Carnegie Mellon University

Photo of a sound mixing board from a digonal angle, close-up

Speech Enhancement

By Shinji Watanabe

Thanks to the matured technologies in speech recognition and enhancement, the technological trend of speech processing has moved from constrained conversation scenarios (e.g., single-speaker speech recording with simulations) to unconstrained/everyday conversation scenarios. In these scenarios, we have to deal with 1) multi-speaker setups with overlaps, 2) dynamic sensor and speaker environment, and 3) the difficulty of obtaining supervised real recording data. This proposal tackles these challenging problems by developing novel unsupervised or weakly supervised speech enhancement and separation techniques. We target various real-scene applications, including wearable devices and smart AI speakers. The experiments are conducted by controlling the level of the difficulties from simulation to real environments to clarify our ablation studies. Thus, exploring the correct simulation setup of various audio scenes, including multichannel, multi-speakers, and moving targets/sources, is also a part of our research items.

Unsupervised Neural Speech Separation by Leveraging Unlabeled Over-determined Training Mixtures (UNSSOR)

Deep learning-based supervised learning has shown strong performance in speech separation in simulated conditions. One can use pairs of the simulated noisy-reverberant multi-speaker mixture and clean speech signals for model training. However, it is challenging to simulate training data with a distribution matched with real-recorded test data, and the resulting trained models often produce unsatisfactory performance. This issue can be addressed by training unsupervised speech separation models based on real-recorded mixtures. Although it is well-known that unsupervised speech separation is an ill-posed problem with an infinite number of solutions, our insight is that, for over-determined training mixtures where there are more microphones than speakers, the ill-posed problem can be turned into a well-posed one where there exists a unique solution that is most consistent with the multi-channel mixture. In this proposal, we will design deep neural networks to find the most consistent solution based on real-recorded over-determined mixtures and realize unsupervised neural speech separation in single- and multi-microphone scenarios.

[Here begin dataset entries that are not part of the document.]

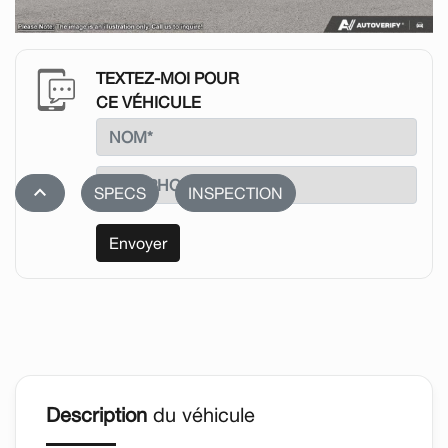
TEXTEZ-MOI POUR
CE VÉHICULE
stat_1
SPECS
INSPECTION
Envoyer
Description
du véhicule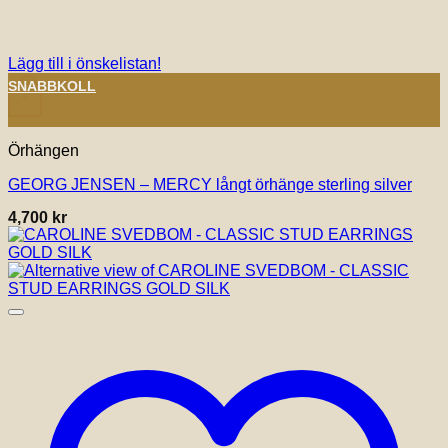
Lägg till i önskelistan!
SNABBKOLL
+
Örhängen
GEORG JENSEN – MERCY långt örhänge sterling silver
4,700
kr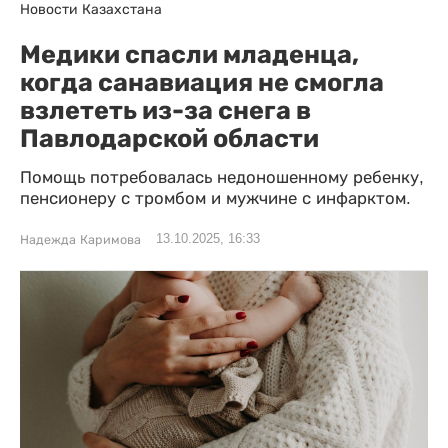
Новости Казахстана
Медики спасли младенца,
когда санавиация не смогла
взлететь из-за снега в
Павлодарской области
Помощь потребовалась недоношенному ребенку,
пенсионеру с тромбом и мужчине с инфарктом.
13.10.2025, 16:33
Надежда Каримова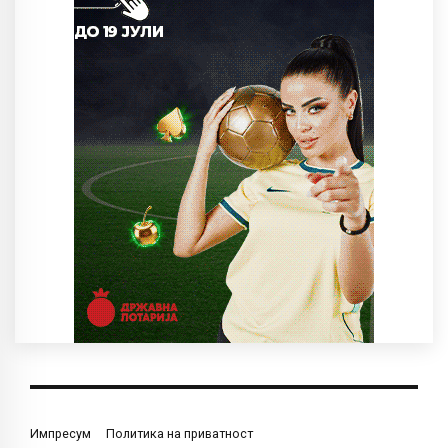
Импресум
Политика на приватност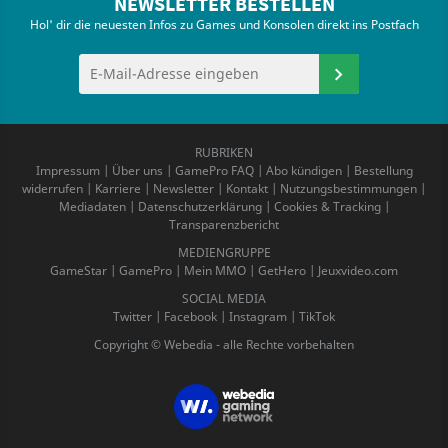
NEWSLETTER BESTELLEN
Hol' dir die neuesten Infos zu Games und Konsolen direkt ins Postfach
RUBRIKEN
Impressum
|
Über uns
|
GamePro FAQ
|
Abo kündigen
|
Bestellung
widerrufen
|
Karriere
|
Newsletter
|
Kontakt
|
Nutzungsbestimmungen
|
Mediadaten
|
Datenschutzerklärung
|
Cookies & Tracking
|
Transparenzbericht
MEDIENGRUPPE
GameStar
|
GamePro
|
Mein MMO
|
GetHero
|
Jeuxvideo.com
SOCIAL MEDIA
Twitter
|
Facebook
|
Instagram
|
TikTok
Copyright © Webedia - alle Rechte vorbehalten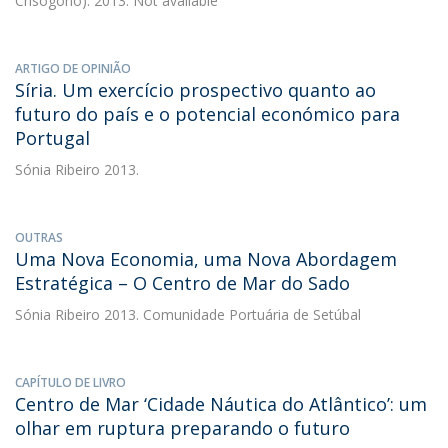
Crisógono). 2013. Not available
ARTIGO DE OPINIÃO
Síria. Um exercício prospectivo quanto ao
futuro do país e o potencial económico para
Portugal
Sónia Ribeiro
2013.
OUTRAS
Uma Nova Economia, uma Nova Abordagem
Estratégica – O Centro de Mar do Sado
Sónia Ribeiro
2013. Comunidade Portuária de Setúbal
CAPÍTULO DE LIVRO
Centro de Mar ‘Cidade Náutica do Atlântico’: um
olhar em ruptura preparando o futuro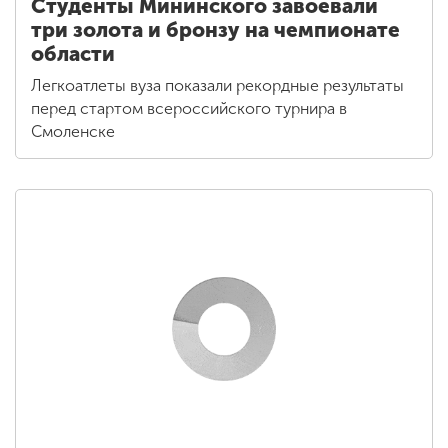
Студенты Мининского завоевали
три золота и бронзу на чемпионате
области
Легкоатлеты вуза показали рекордные результаты
перед стартом всероссийского турнира в
Смоленске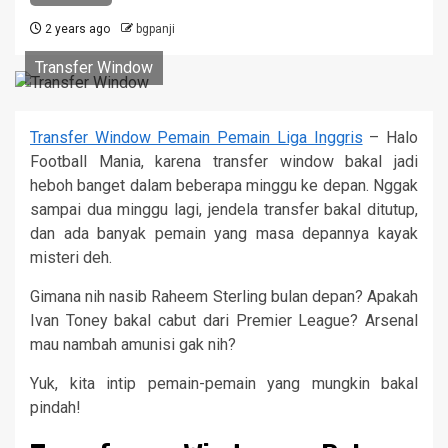
2 years ago
bgpanji
Transfer Window
Transfer Window Pemain Pemain Liga Inggris
– Halo
Football Mania, karena transfer window bakal jadi
heboh banget dalam beberapa minggu ke depan. Nggak
sampai dua minggu lagi, jendela transfer bakal ditutup,
dan ada banyak pemain yang masa depannya kayak
misteri deh.
Gimana nih nasib Raheem Sterling bulan depan? Apakah
Ivan Toney bakal cabut dari Premier League? Arsenal
mau nambah amunisi gak nih?
Yuk, kita intip pemain-pemain yang mungkin bakal
pindah!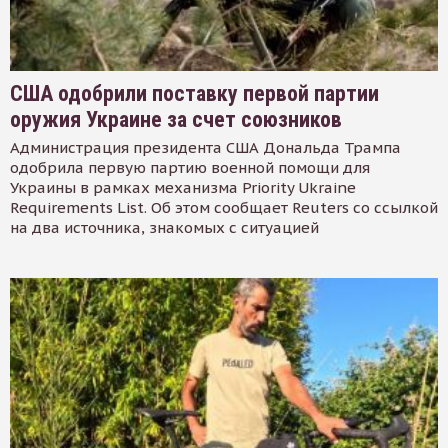
США одобрили поставку первой партии
оружия Украине за счет союзников
Администрация президента США Дональда Трампа
одобрила первую партию военной помощи для
Украины в рамках механизма Priority Ukraine
Requirements List. Об этом сообщает Reuters со ссылкой
на два источника, знакомых с ситуацией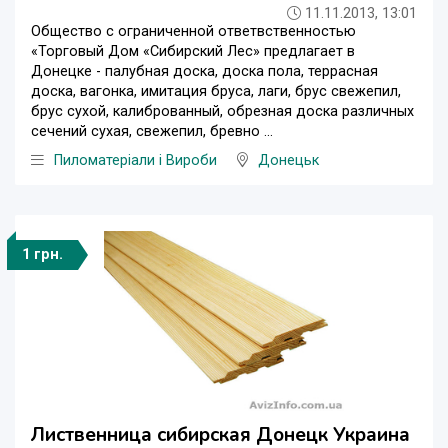
11.11.2013, 13:01
Общество с ограниченной ответвственностью
«Торговый Дом «Сибирский Лес» предлагает в
Донецке - палубная доска, доска пола, террасная
доска, вагонка, имитация бруса, лаги, брус свежепил,
брус сухой, калиброванный, обрезная доска различных
сечений сухая, свежепил, бревно ...
Пиломатеріали і Вироби
Донецьк
1 грн.
Лиственница сибирская Донецк Украина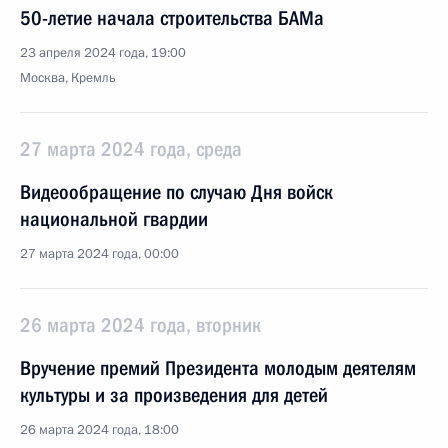
50-летие начала строительства БАМа
23 апреля 2024 года, 19:00
Москва, Кремль
27 марта 2024 года, среда
Видеообращение по случаю Дня войск
национальной гвардии
27 марта 2024 года, 00:00
26 марта 2024 года, вторник
Вручение премий Президента молодым деятелям
культуры и за произведения для детей
26 марта 2024 года, 18:00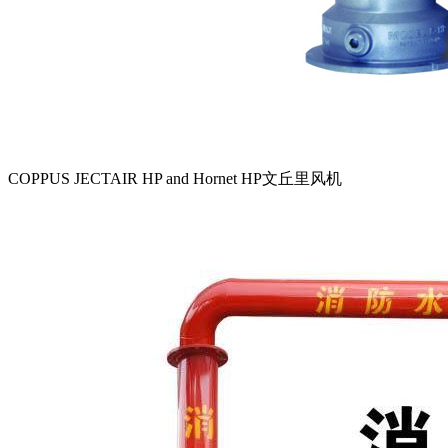
COPPUS JECTAIR HP and Hornet HP文丘里风机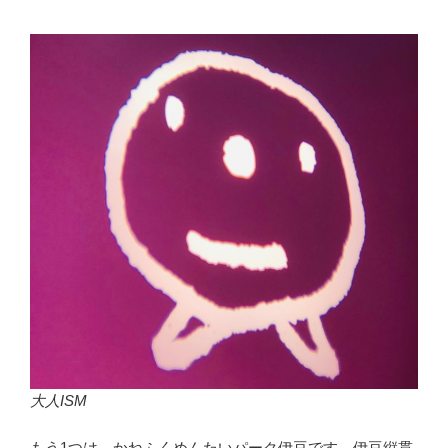
大人ISM
もう1つは、かねふくめんたいパーク伊豆です。伊豆縦貫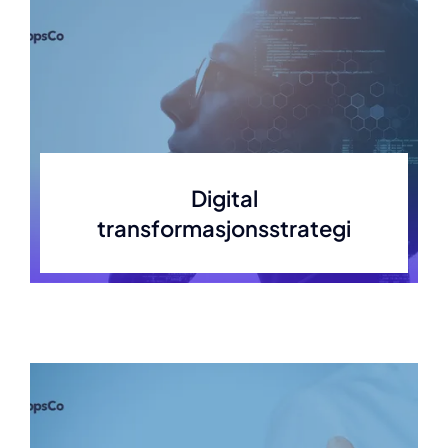
Digital
transformasjonsstrategi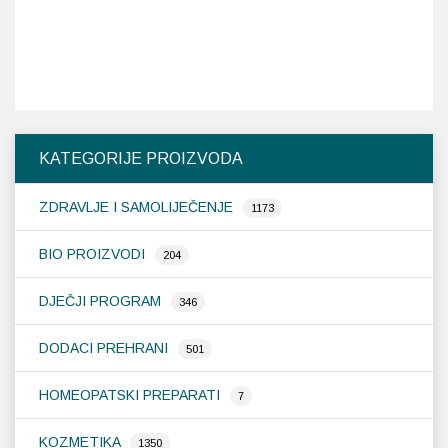
KATEGORIJE PROIZVODA
ZDRAVLJE I SAMOLIJEČENJE
1173
BIO PROIZVODI
204
DJEČJI PROGRAM
346
DODACI PREHRANI
501
HOMEOPATSKI PREPARATI
7
KOZMETIKA
1350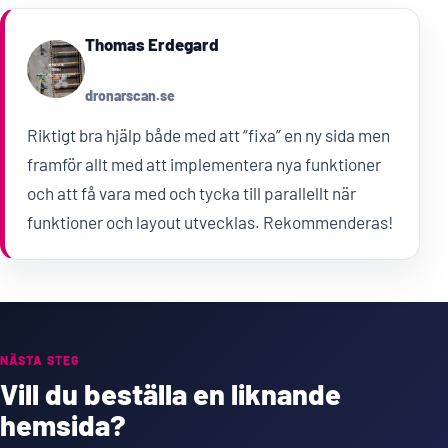
Thomas Erdegard
dronarscan.se
Riktigt bra hjälp både med att “fixa” en ny sida men
framför allt med att implementera nya funktioner
och att få vara med och tycka till parallellt när
funktioner och layout utvecklas. Rekommenderas!
NÄSTA STEG
Vill du beställa en liknande
hemsida?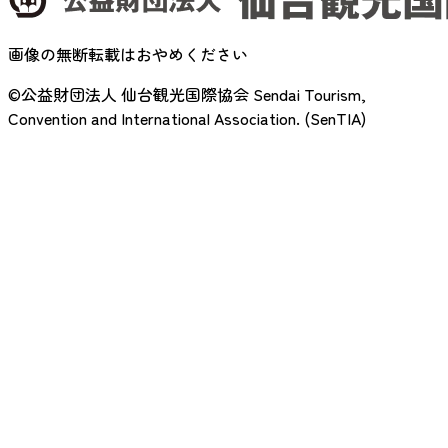
画像の無断転載はおやめください
©公益財団法人 仙台観光国際協会
Sendai Tourism,
Convention and International Association. (SenTIA)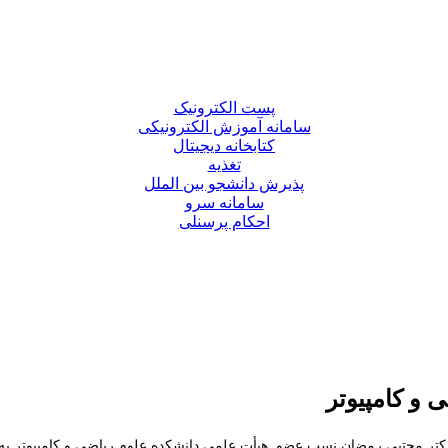
پست الکترونیک
سامانه آموزش الکترونیکی
کتابخانه دیجیتال
تغذیه
پذیرش دانشجو بین الملل
سامانه سرو
احکام پرسنلی
 و کامپیوتر
کتر مجتبی رمضان نسب عضو هیأت علمی دانشکده علوم ریاضی و کامپیوتر به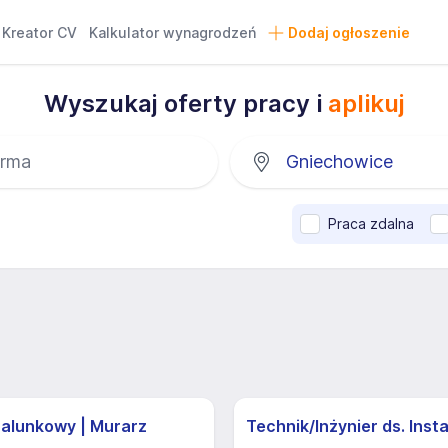
Kreator CV
Kalkulator wynagrodzeń
Dodaj ogłoszenie
Wyszukaj oferty pracy i
aplikuj
Praca zdalna
zalunkowy | Murarz
Technik/Inżynier ds. Insta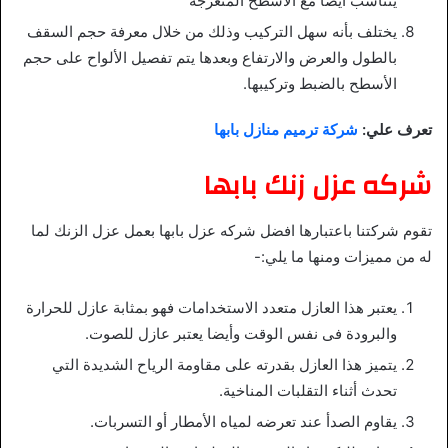
يتناسب أيضاً مع الأسطح المتعرجة
يختلف بأنه سهل التركيب وذلك من خلال معرفة حجم السقف
بالطول والعرض والارتفاع وبعدها يتم تفصيل الألواح على حجم
الأسطح بالضبط وتركيبها.
تعرف علي:
شركة ترميم منازل بابها
شركه عزل زنك بابها
تقوم شركتنا باعتبارها افضل شركه عزل بابها بعمل عزل الزنك لما
له من مميزات ومنها ما يلي:-
يعتبر هذا العازل متعدد الاستخدامات فهو بمثابة عازل للحرارة
والبرودة فى نفس الوقت وأيضا يعتبر عازل للصوت.
يتميز هذا العازل بقدرته على مقاومة الرياح الشديدة التي
تحدث أثناء التقلبات المناخية.
يقاوم الصدأ عند تعرضه لمياه الأمطار أو التسربات.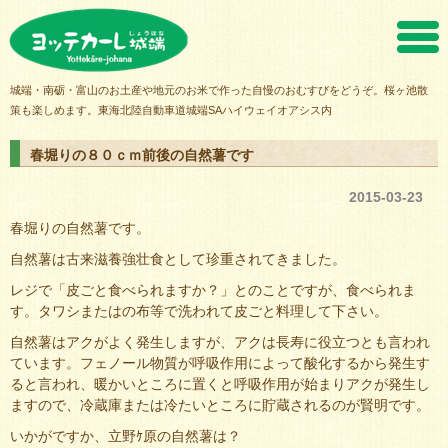
ヨッテカーレ城端
城端・南砺・富山のお土産や地元のお米で作った自慢のおむすびをどうぞ。桜ヶ池散
策も楽しめます。東海北陸自動車道城端SAハイウェイオアシス内
春堀りの８０ｃｍ前後の自然薯です
2015-03-23
春堀りの自然薯です。
自然薯は古来滋養強壮食として珍重されてきました。
レジで「皮ごと食べられますか？」とのことですが、食べられま
す。タワシまたはの布等で洗われて皮ごと料理して下さい。
自然薯はアクがよく発生しますが、アクは長寿に役立つとも言われ
ています。フェノール物質が呼吸作用によって酸化するから発生す
ると言われ、暖かいところに置くと呼吸作用が始まりアクが発生し
ますので、冷蔵庫または冷たいところに貯蔵されるのが賢明です。
いかがですか、立野ｹ原の自然薯は？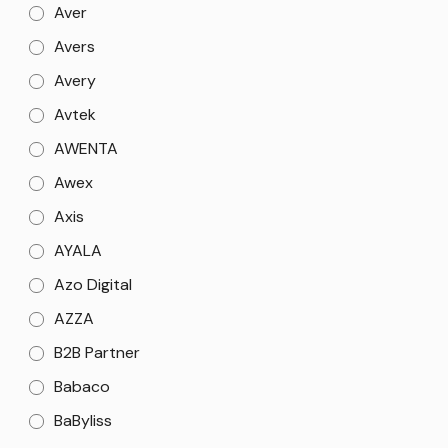
Aver
Avers
Avery
Avtek
AWENTA
Awex
Axis
AYALA
Azo Digital
AZZA
B2B Partner
Babaco
BaByliss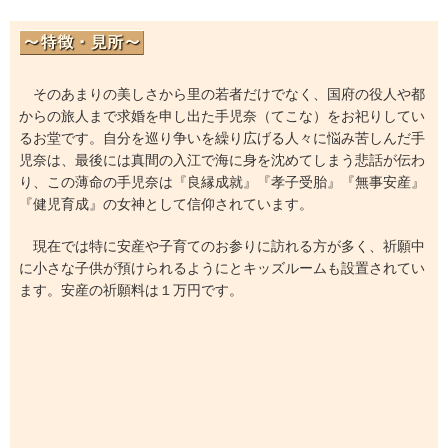
そのあまりの美しさから里の若者だけでなく、国府の役人や都
からの旅人まで求婚を申し出た手児奈（てこな）をお祀りしてい
るお堂です。自分を巡り争いを繰り広げる人々に悩み苦しんだ手
児奈は、最後には真間の入江で海に身を沈めてしまう悲話が伝わ
り、この薄命の手児奈は『良縁成就』『孝子受胎』『無事安産』
『健児育成』の女神として信仰されています。
現在では特に安産や子育てのお参りに訪れる方が多く、祈願中
に小さな子供が預けられるようにとキッズルームも設置されてい
ます。安産の祈願料は１万円です。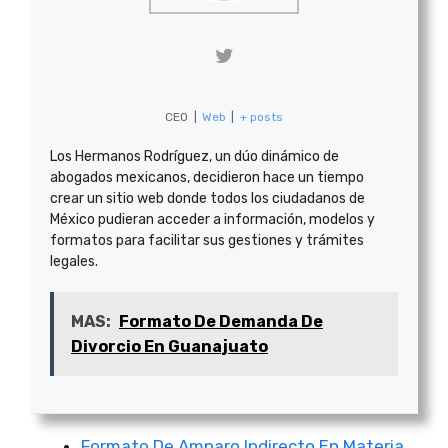
CEO
|
Web
|
+ posts
Los Hermanos Rodríguez, un dúo dinámico de
abogados mexicanos, decidieron hace un tiempo
crear un sitio web donde todos los ciudadanos de
México pudieran acceder a información, modelos y
formatos para facilitar sus gestiones y trámites
legales.
MAS:
Formato De Demanda De
Divorcio En Guanajuato
Formato De Amparo Indirecto En Materia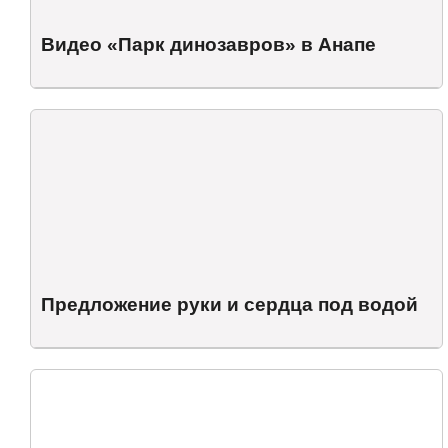
Видео «Парк динозавров» в Анапе
Предложение руки и сердца под водой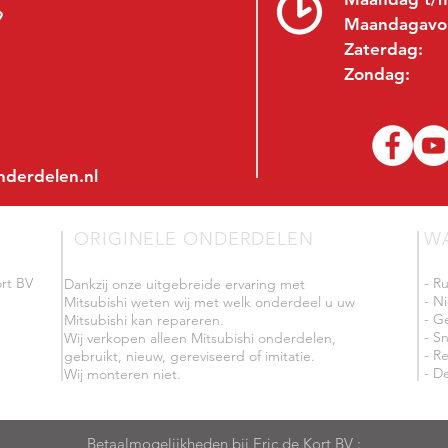
9
Maandagavo
Zaterdag:
Zondag:
nderdelen.nl
ORIGINELE ONDERDELEN
W
rt BV
- R
Dankzij onze uitgebreide ervaring met
- N
Mitsubishi weten wij met welk onderdeel u uw
- G
Mitsubishi kan repareren.
- Sn
Wij verkopen alleen Mitsubishi onderdelen,
- R
gebruikt, nieuw, gereviseerd of imitatie.
- De
Wij monteren niet.
Betaalmogelijkheden bij Eric de Kort BV :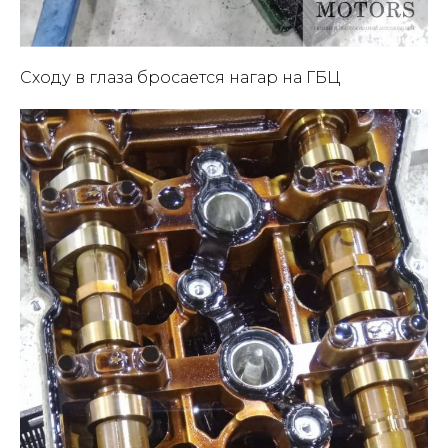
Сходу в глаза бросается нагар на ГБЦ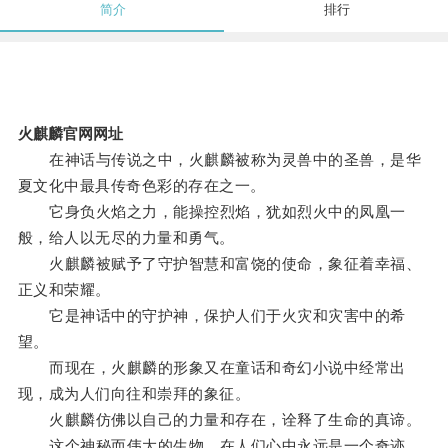
简介
排行
火麒麟官网网址
在神话与传说之中，火麒麟被称为灵兽中的圣兽，是华
夏文化中最具传奇色彩的存在之一。
它身负火焰之力，能操控烈焰，犹如烈火中的凤凰一
般，给人以无尽的力量和勇气。
火麒麟被赋予了守护智慧和富饶的使命，象征着幸福、
正义和荣耀。
它是神话中的守护神，保护人们于火灾和灾害中的希
望。
而现在，火麒麟的形象又在童话和奇幻小说中经常出
现，成为人们向往和崇拜的象征。
火麒麟仿佛以自己的力量和存在，诠释了生命的真谛。
这个神秘而伟大的生物，在人们心中永远是一个奇迹。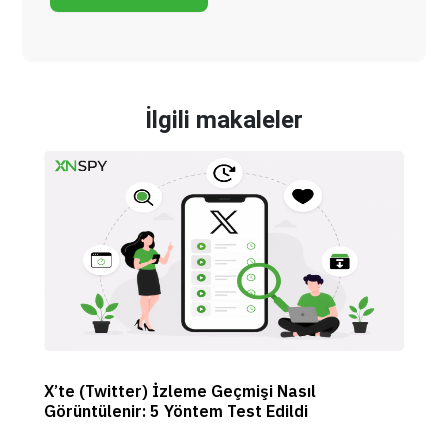
İlgili makaleler
X’te (Twitter) İzleme Geçmişi Nasıl
Görüntülenir: 5 Yöntem Test Edildi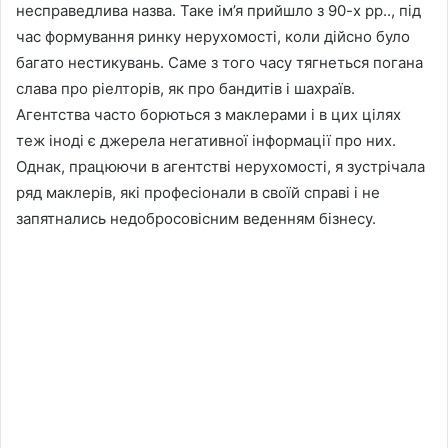
несправедлива назва. Таке ім’я прийшло з 90-х рр.., під
час формування ринку нерухомості, коли дійсно було
багато нестикувань. Саме з того часу тягнеться погана
слава про ріелторів, як про бандитів і шахраїв.
Агентства часто борються з маклерами і в цих цілях
теж іноді є джерела негативної інформації про них.
Однак, працюючи в агентстві нерухомості, я зустрічала
ряд маклерів, які професіонали в своїй справі і не
запятнались недобросовісним веденням бізнесу.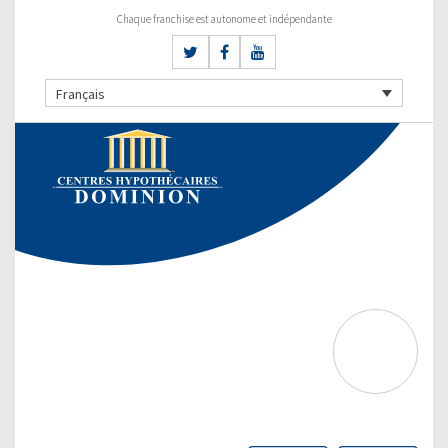
Chaque franchise est autonome et indépendante
Français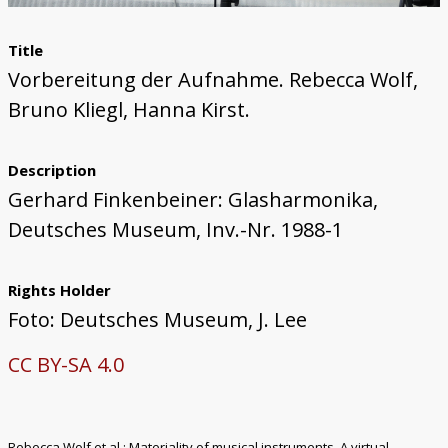
Title
Vorbereitung der Aufnahme. Rebecca Wolf,
Bruno Kliegl, Hanna Kirst.
Description
Gerhard Finkenbeiner: Glasharmonika,
Deutsches Museum, Inv.-Nr. 1988-1
Rights Holder
Foto: Deutsches Museum, J. Lee
CC BY-SA 4.0
Rebecca Wolf et al.: Materiality of musical instruments. A virtual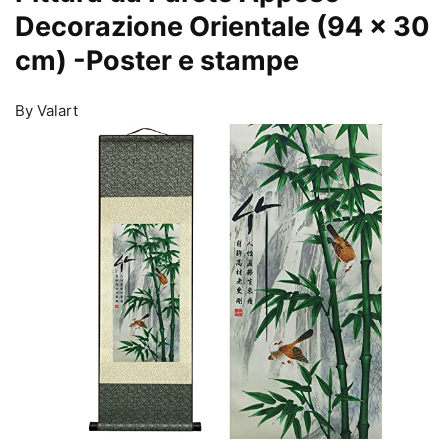
Decorazione Orientale (94 x 30
cm)
-Poster e stampe
By Valart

Weakly Supervised Speech Enhancement via Speech Recognition Objectives

Our group has been actively working on joint modeling of speech enhancement and recognition with an end-to-end neural network and showing state-of-the-art performance in several noisy speech recognition benchmarks. As a side effect of this approach, we found that the speech recognition objectives help optimize a speech enhancement network only with transcriptions. This function has significant potential since obtaining the pair data of real noisy and clean speech data is almost impossible, while obtaining the real noisy data and corresponding transcriptions is relatively easy. In this proposal, we further explore this direction in the dynamic environment by considering the changes in the number of speakers and speaker-sensor movement in a multi-channel setup. We will also plan to combine powerful speech enhancement and recognition techniques, including the above UNSSOR method in speech enhancement and self-supervised learning representations, with an adaptive/online training capability in speech recognition. In addition to the transcription target, we will consider the other metadata (e.g., speakers, intentions, emotions) and pseudo-label target obtained by various self-supervised learning models as weak supervision.